EXERCISE DIRECTIONS: Whenever a line contains the string "videos", copy it out of the entries.

Saved data entries
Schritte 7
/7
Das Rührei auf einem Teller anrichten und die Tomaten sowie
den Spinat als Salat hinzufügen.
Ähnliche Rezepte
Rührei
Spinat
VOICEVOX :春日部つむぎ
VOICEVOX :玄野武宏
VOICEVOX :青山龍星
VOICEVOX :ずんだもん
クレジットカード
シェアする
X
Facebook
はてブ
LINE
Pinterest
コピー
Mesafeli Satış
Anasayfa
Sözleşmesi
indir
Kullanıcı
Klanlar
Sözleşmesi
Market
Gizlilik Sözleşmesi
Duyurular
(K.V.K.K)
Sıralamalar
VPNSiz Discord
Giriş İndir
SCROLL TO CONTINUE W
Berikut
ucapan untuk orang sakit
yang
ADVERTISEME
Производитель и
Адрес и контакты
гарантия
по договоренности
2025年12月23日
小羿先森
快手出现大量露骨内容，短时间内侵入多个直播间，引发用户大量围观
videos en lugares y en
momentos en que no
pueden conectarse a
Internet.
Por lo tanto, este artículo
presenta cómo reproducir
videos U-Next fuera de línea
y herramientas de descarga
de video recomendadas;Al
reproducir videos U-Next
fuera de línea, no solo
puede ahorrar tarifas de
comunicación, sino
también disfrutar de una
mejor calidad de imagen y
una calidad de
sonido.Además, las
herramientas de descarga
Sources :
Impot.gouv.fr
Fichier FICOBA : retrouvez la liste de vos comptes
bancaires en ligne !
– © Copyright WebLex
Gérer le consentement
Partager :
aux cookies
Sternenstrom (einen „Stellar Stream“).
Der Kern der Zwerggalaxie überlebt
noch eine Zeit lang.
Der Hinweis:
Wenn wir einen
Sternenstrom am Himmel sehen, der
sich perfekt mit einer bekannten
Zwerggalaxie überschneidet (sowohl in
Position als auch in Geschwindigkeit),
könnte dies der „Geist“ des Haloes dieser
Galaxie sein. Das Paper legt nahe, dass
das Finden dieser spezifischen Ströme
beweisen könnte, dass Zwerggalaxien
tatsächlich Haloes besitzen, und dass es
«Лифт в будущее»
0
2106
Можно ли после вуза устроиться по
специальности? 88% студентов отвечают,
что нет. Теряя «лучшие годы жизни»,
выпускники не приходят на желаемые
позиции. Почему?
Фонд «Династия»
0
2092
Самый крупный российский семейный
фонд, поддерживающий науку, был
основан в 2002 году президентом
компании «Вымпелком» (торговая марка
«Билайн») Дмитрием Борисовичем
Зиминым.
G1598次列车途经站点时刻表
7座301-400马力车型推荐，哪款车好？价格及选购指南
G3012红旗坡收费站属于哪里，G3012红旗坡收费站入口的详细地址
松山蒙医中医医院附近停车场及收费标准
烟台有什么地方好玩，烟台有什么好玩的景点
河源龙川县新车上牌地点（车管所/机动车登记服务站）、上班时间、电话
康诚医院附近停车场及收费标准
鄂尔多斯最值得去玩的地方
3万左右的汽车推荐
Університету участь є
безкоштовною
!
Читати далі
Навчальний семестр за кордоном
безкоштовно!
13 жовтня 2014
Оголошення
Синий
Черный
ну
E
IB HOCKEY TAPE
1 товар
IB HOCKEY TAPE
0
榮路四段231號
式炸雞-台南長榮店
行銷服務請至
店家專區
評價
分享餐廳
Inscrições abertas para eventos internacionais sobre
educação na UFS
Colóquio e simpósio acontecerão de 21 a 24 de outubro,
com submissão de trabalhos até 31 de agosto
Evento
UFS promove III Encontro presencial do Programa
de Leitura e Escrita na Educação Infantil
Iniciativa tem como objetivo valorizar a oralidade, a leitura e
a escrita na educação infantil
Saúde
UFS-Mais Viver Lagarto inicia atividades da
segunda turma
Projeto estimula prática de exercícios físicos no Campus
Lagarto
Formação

YOUR SOLUTION:
videos en lugares y en
videos U-Next fuera de línea
reproducir videos U-Next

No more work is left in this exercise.